Similar to how relationships may be formed through individual agency of selecting suitable partner or through matchmaking, Nigeria was birthed based on ulterior matchmaking strategy by a colonial master who forced those who would have preferred to be alone into a union of abuse.
This is the background of the postcolonial relations among Nigerian constituents whose relationships have been laden with distrust, mutual suspicion and exploitation.
Nigeria at 60 therefore represents the sociological empty-shell family where leaders portray to outsiders that all is well with the country, while the masses who encounter the negative impact of governance and wicked diversion of commonwealth mouths a sad tale of the state of the nation.
From 1960, when everyone celebrated Nigeria’s independence, succeeding years of internal governance dashed people’s hopes and aspirations and substitute these with injustices represented by poverty, insecurity, unemployment, parasitic clannish policies, irresponsive parochialism and collapse of industries.
While the ‘head of the family’ wants to force everyone to celebrate when there is nothing to be joyful about the consistent rape of trust and shrinking of the civic space, contemporary Nigeria manifests all the trappings that contribute to high divorce rate and broken relationships.
Sociologically, the family is the microcosm of the larger society. Although couples swear to live together till death do them part, many have had to review such vows because of unmet needs and near-death brutality.
Before divorce becomes reality, efforts would have been made to appeal to the abusive partner to make amends, but the abusive partner may deny such exploitation exists leaving the complainant with no other option than to find ways to exit the marriage which has transformed from holy to unholy matrimony.
Our study on divorce in Nigerian courts empowers me to relate the causes of marital breakups with the factors precipitating disaffection and drums of secession in Nigeria.
We found that divorce is an outcome of marriages experiencing misunderstanding, lack of love, mistrust, lack of care, infidelity, abandonment, financial problems and brutality among others. These factors appropriate why Nigerians are disenchanted in an abusive relationship.
Through their 60 years, 20 of which comes under democracy, Nigerians have encountered nose-diving fortunes which elicit positive-pessimism utterances. Despite all the factors that contribute to divorce, the courts still make efforts to engage couples to see if they could find amicable resolution to the differences.
What that implies is that genuine complaints must be attended to rather than mouthing staying together in abusive and parasitic relationship. Despite open denial and struggle by President Muhammadu Buhari and his aides to paint a rosy state of affairs, Nigeria’s topsy-turvy and mood of the majority has moved them away from believing presidential ‘E go better’ pacification.

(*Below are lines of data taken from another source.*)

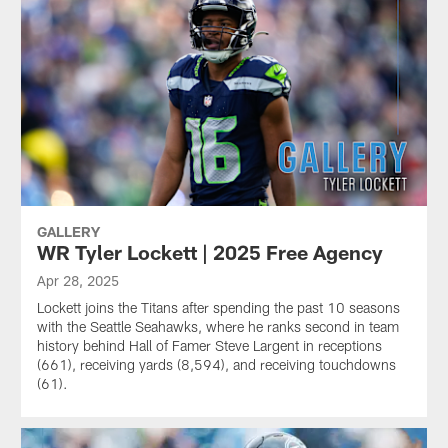
GALLERY
WR Tyler Lockett | 2025 Free Agency
Apr 28, 2025
Lockett joins the Titans after spending the past 10 seasons
with the Seattle Seahawks, where he ranks second in team
history behind Hall of Famer Steve Largent in receptions
(661), receiving yards (8,594), and receiving touchdowns
(61).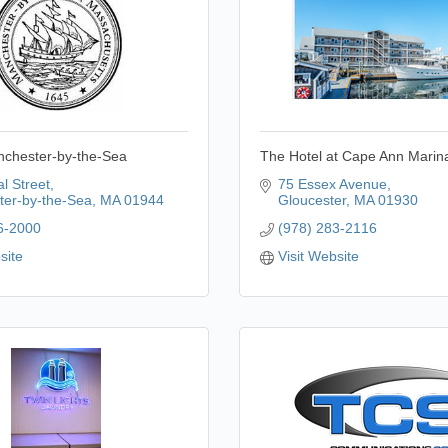
nchester-by-the-Sea
The Hotel at Cape Ann Marin
l Street
75 Essex Avenue
er-by-the-Sea
MA
01944
Gloucester
MA
01930
6-2000
(978) 283-2116
site
Visit Website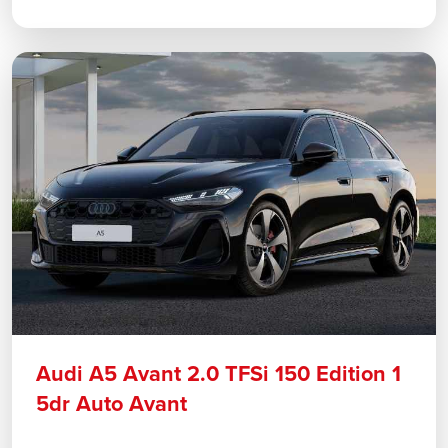
Audi A5 Avant 2.0 TFSi 150 Edition 1
5dr Auto Avant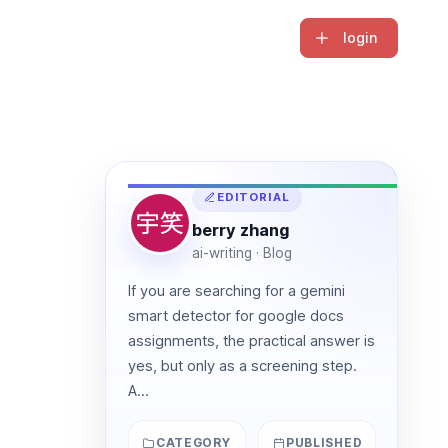
login
EDITORIAL
berry zhang
ai-writing · Blog
If you are searching for a gemini
smart detector for google docs
assignments, the practical answer is
yes, but only as a screening step.
A...
CATEGORY
PUBLISHED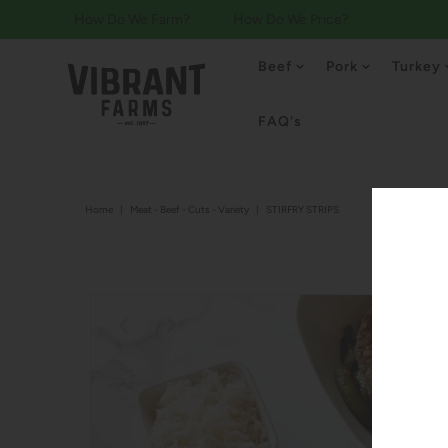
How Do We Farm?
How Do We Price?
Beef
Pork
Turkey
FAQ's
Home
|
Meat - Beef - Cuts - Variety
|
STIRFRY STRIPS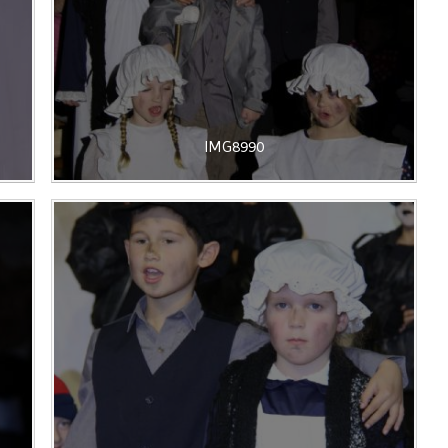
IMG8990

Fuji musician, Saheed Osupa, conveys the hopelessness of Nigerians when he queries leadership assertion of ‘e go better’ when in actual fact, things are getting bad.
Osupa queries such assertion as deceitful because it is abstract without a definite time when things will get better. Osupa laments that he heard the same assertion while younger. Now married and getting old, the Fuji maestro lamented that things are not near getting better.
Challenging the ‘e go better’ assertion as blanket, Osupa blasts Nigerian leaders who enjoy better conditions abroad but makes it impossible for their people to enjoy same reality in Nigeria. At independence, Osupa recalls that Nigerians who travelled abroad for education returned home because there was nothing there that they could not get back in their homeland. Fast-forward to 2020, Nigerians abroad dread return migration because of the slide of the country into the state of nature where life is short, nasty and brutish.
Just like me, Osupa asks Nigerian leadership when the promised goodness, change and next level would materialise and wonder if it will come when Nigeria becomes 100!….Naijiria e go better, e go better le hun so, e go better, e go better lati ojo tati gbominira, e go better so di ogorun odun ni, e go better Odun wo lo ma je na?.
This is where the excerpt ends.